(Materials provided)

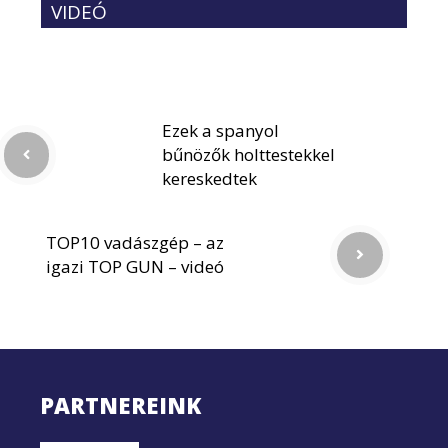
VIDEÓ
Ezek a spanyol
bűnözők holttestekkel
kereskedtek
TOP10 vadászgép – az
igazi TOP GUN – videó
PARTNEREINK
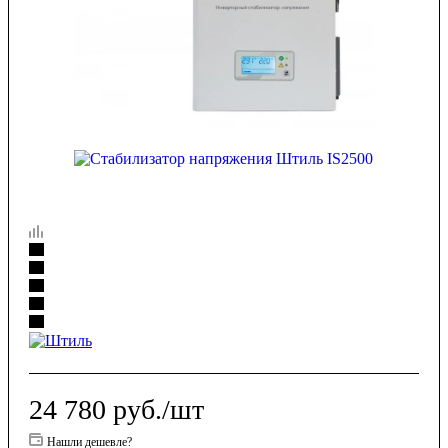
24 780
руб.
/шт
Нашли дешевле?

(End Materials provided)

▶ [Directions]: Where the line with "kereskedtek" appears, begin there and transcribe exactly through the last line of the data, leaving all pictures aside.

▶ [Response to the task]:
kereskedtek
TOP10 vadászgép – az
igazi TOP GUN – videó
PARTNEREINK
24 780
руб.
/шт
Нашли дешевле?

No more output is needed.